Рыжее пасторское пальто уже изнашивалось, показалось холодное солнце над милым, заброшенным и сплетничающим городком нашим, падали с крыш сосульки, как бы срезанные теплом. Либович подошел ко мне.
— Скоро опять весна, — проговорил он, — солнце-таки не забыло и вернулось, как перелетная птица.
— Как ваши дела, Либович?
— Мои дела? Мои дела такие, что я уже думаю о беседке.
— О какой беседке, — спросил я.
— Беседка в саду Болковских. Но еще рано. В ней еще можно замерзнуть.
— А ваш пастор?
— Почему мой? В том-то и дело, что он уже не мой. Мюллер мне прямо сказал: или во вторник креститься, или больше не приходить.

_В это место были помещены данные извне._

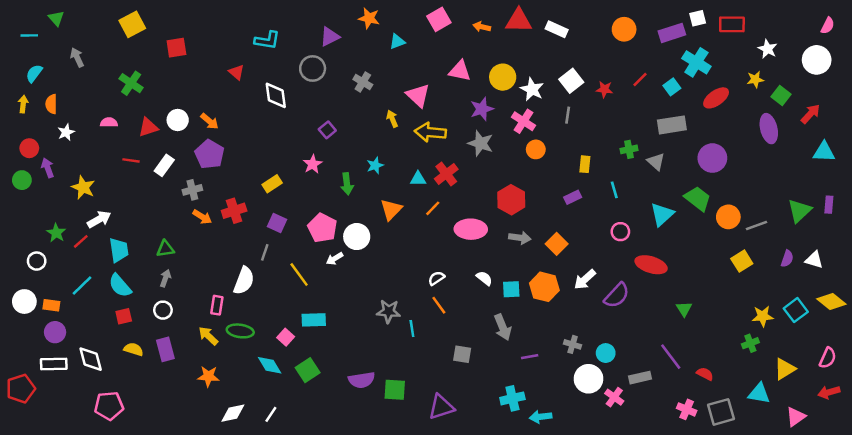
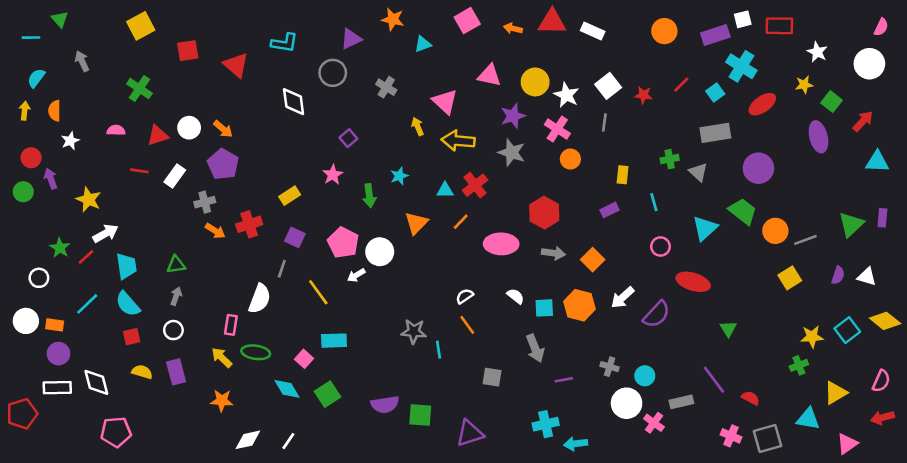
red triangle: (237, 72) -> (236, 65), moved, size x1.5

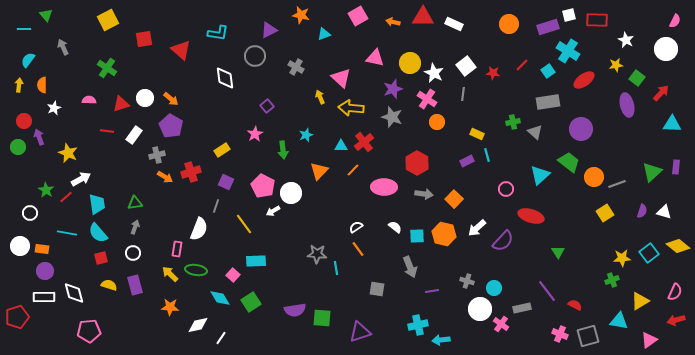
yellow rectangle: (623, 175) -> (477, 134), turned -72
cyan line: (654, 202) -> (487, 155), moved
cyan line: (87, 304) -> (67, 233), turned 54
white diamond: (248, 440) -> (198, 325), moved

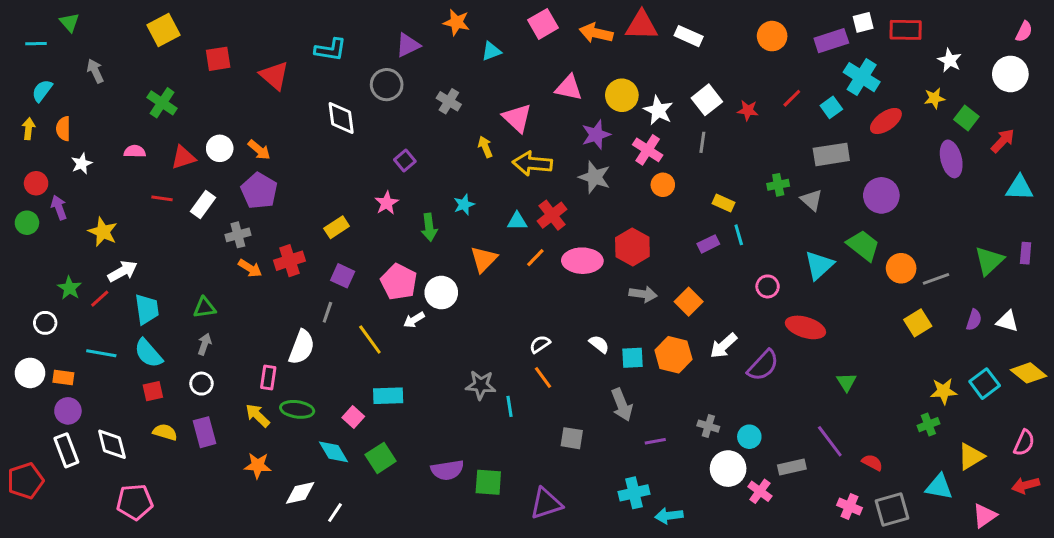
orange arrow: (393, 22) -> (596, 33), size x1.5
pink ellipse: (384, 187) -> (582, 261), moved
white rectangle: (44, 297) -> (66, 450), turned 70

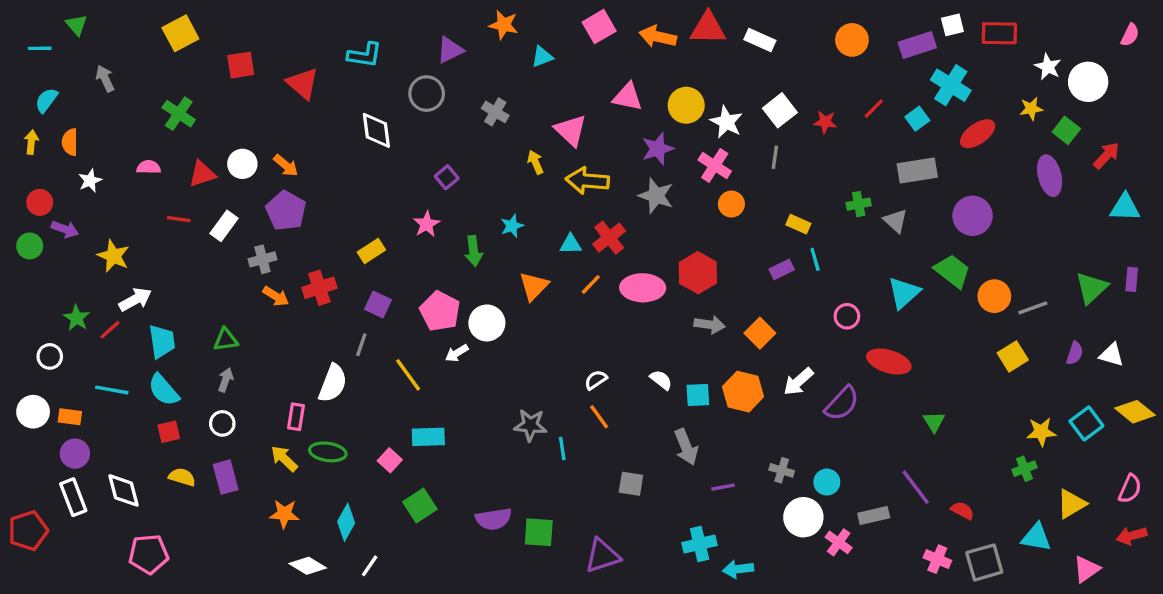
white circle: (1010, 74) -> (1088, 82), moved
purple arrow: (59, 208) -> (65, 229), turned 130
cyan diamond: (334, 452) -> (346, 522), moved, turned 60
white diamond: (300, 493) -> (308, 566), moved, turned 44

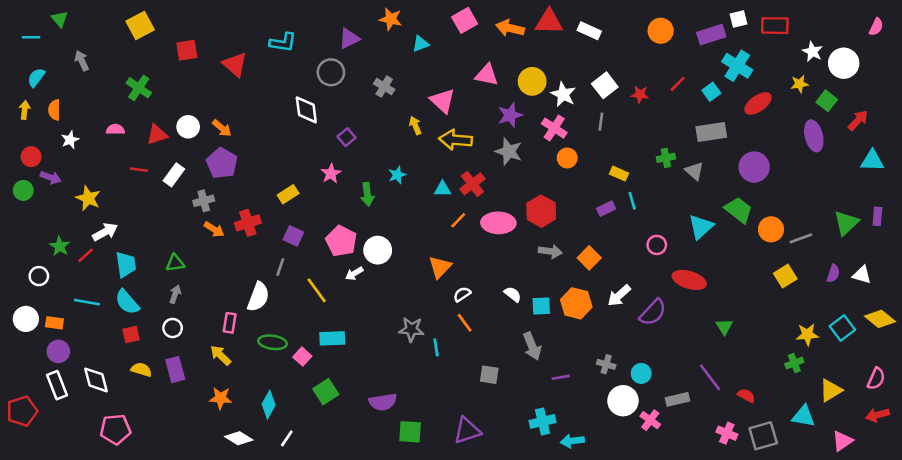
white diamond: (376, 130) -> (306, 110), moved
orange triangle: (534, 286) -> (440, 267), moved
green ellipse: (328, 452) -> (273, 342), moved
green square: (539, 532) -> (410, 432), moved

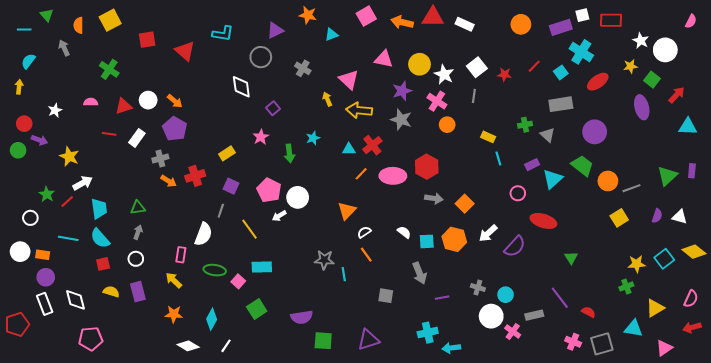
orange semicircle: (54, 110) -> (78, 25), moved
purple rectangle: (606, 209) -> (532, 165), moved

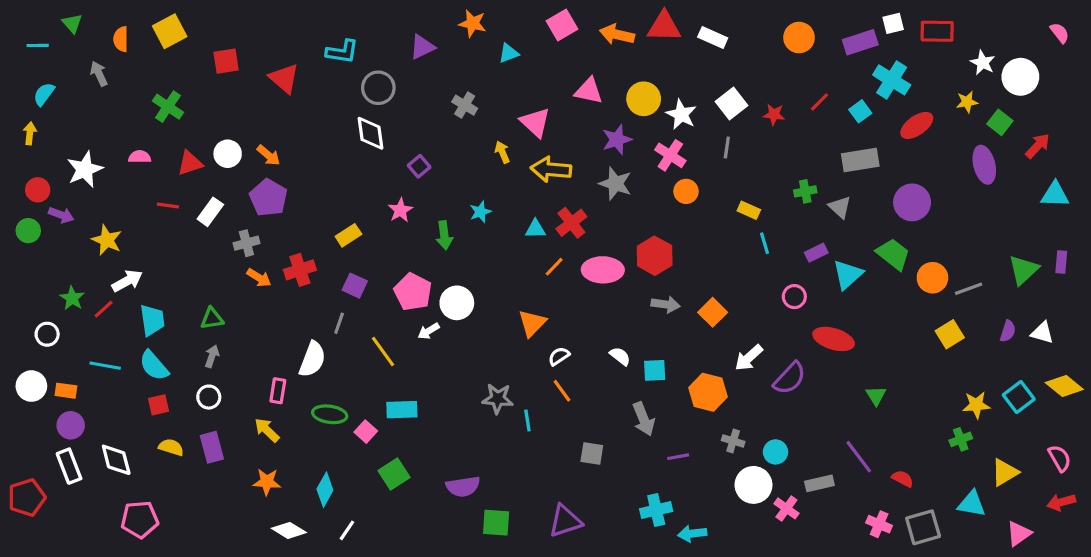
pink semicircle: (691, 21) -> (1060, 33), turned -64
gray circle: (261, 57) -> (378, 88), moved
white star: (55, 110) -> (85, 169), size x1.6
orange hexagon: (454, 239) -> (708, 392), moved
pink semicircle: (691, 299) -> (1060, 458), turned -54

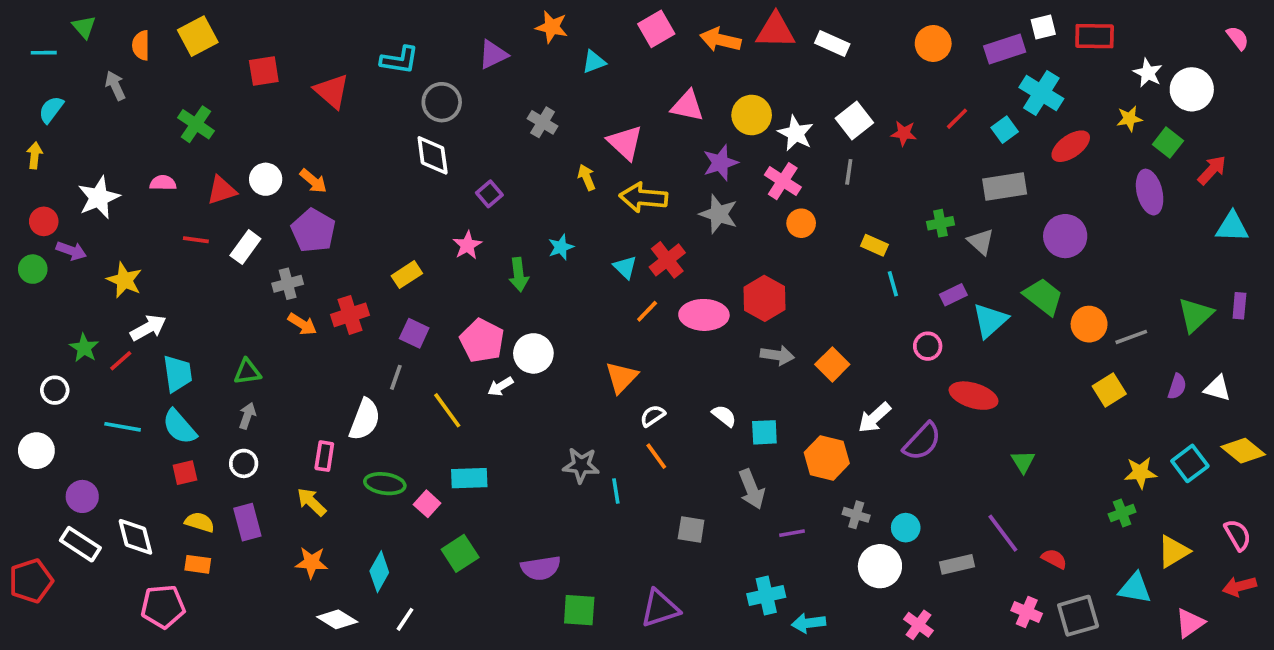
cyan triangle: (535, 229) -> (625, 267), turned 45
orange rectangle: (66, 391) -> (198, 564), moved
white rectangle: (69, 466) -> (80, 544), turned -36
pink cross: (786, 508) -> (919, 625), moved

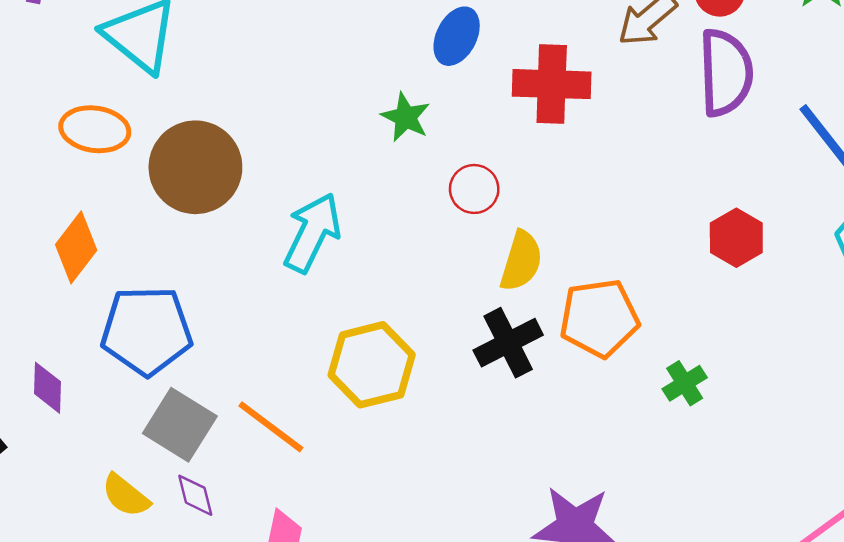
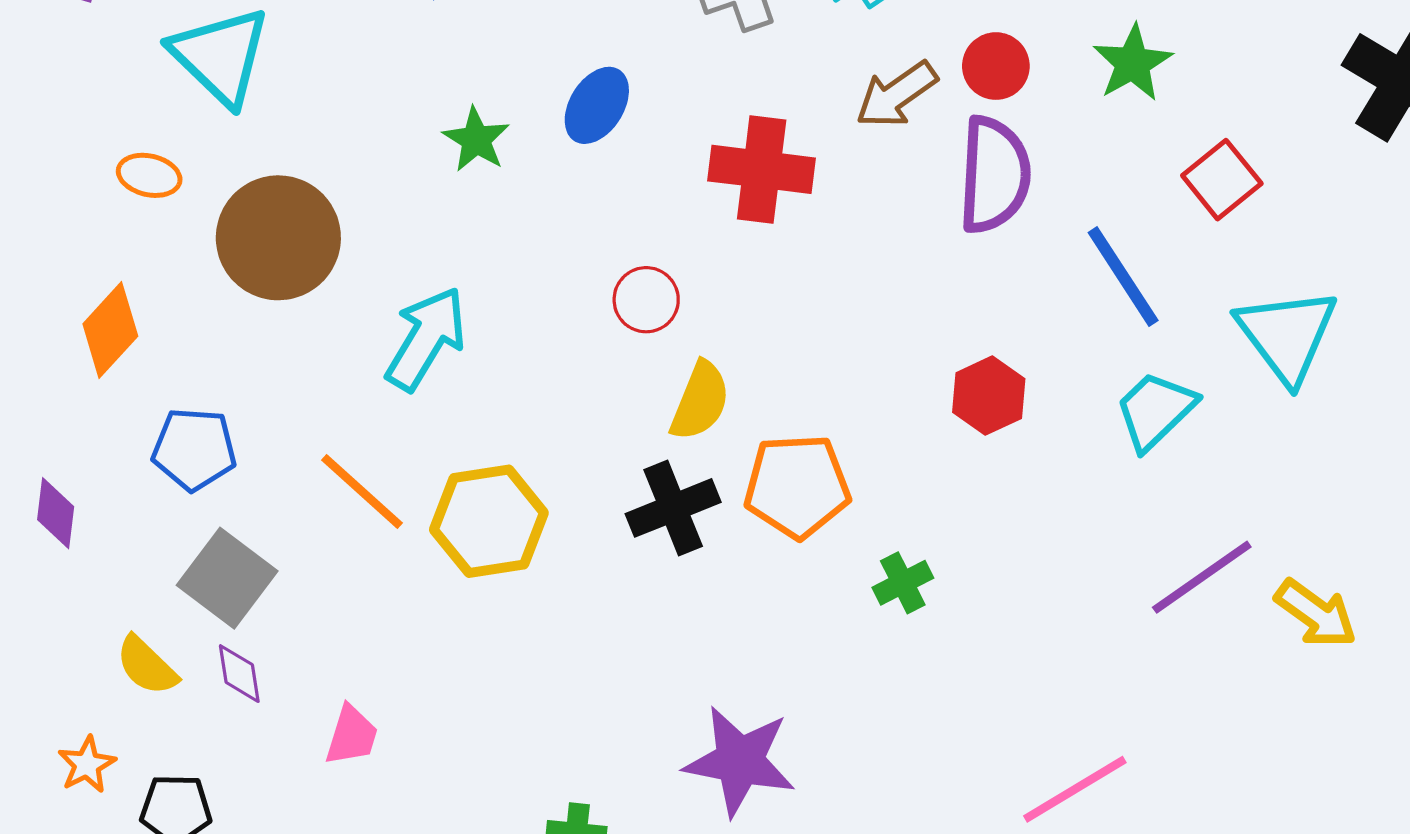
blue ellipse: (457, 36) -> (597, 105), moved
green star: (406, 117) -> (476, 140), moved
orange ellipse: (95, 129) -> (149, 175), size x0.7
blue pentagon: (147, 331) -> (194, 449), size x0.7
orange line: (271, 427) -> (362, 491), moved

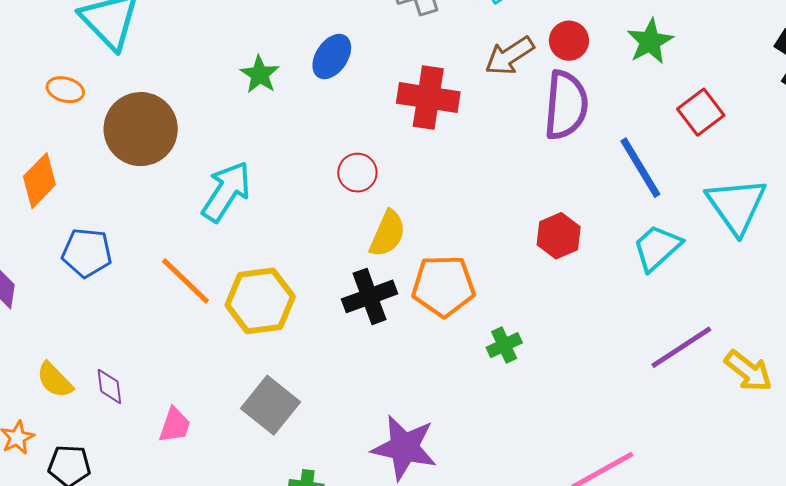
gray square: (227, 578) -> (271, 405), moved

— Я ему сказал: почему во вторник? Почему не пятница? В пятницу был распят Иисус Христос. Он сказал: хорошо, пусть пятница. Ну… а сегодня воскресенье.
— Что же?
— Я очень голоден с четверга.
— То есть с пятницы, — поправил я.
— Нет, именно с четверга, — возразил он и поднял палец. — Ведь в пятницу уже нельзя было прийти!
Со смешанным чувством веселости, жалости и щемящей любви смотрел я на его красный худой палец, стынущий в холодном воздухе. Он казался мне таким же одиноким, как и сам Иосиф Либович, не дошедший до истин лютеранства и потому оставшийся без обеда.
— Как же теперь? — проговорил я. — Разве вам не нравится католичество?
Он вздохнул:
— Нельзя. Отец Вильгельм уже слышал про меня. Он сказал Мюллеру: ‘Зачем вы держите этого дармоеда?’
— Если католичество не нравится…
— Почему? Вы думаете, я против обрядов? Я уже не против обрядов и не против икон. Но только не в этом городе. Здесь уже невозможно быть религиозным человеком. Я уеду в N.
— Как же вы уедете. А деньги?
— А как я приехал? — вполне логично возразил он, — надо только уважать господина кондуктора. — Что же делать? — откровенно усмехнувшись, продолжал Либович и развел рукам. — Пастор тоже прав. Не может же он меня кормить обедами до второго пришествия, которое непременно будет. Я ему говорю: еще не поверился, он отвечает: потом поверишься. Но потом он скажет: ‘Ступай работай. Господь наш Иисус Христос тебе поможет’. — ‘А если работы нет?’ — ‘Ну, если ее нет…’ Так как же?
Либович понизил голос:
— Я вам говорю, что без Бога жить невозможно. Но который настоящий — вот вопрос!
И он поднял свой палец, который был голоден с самого четверга.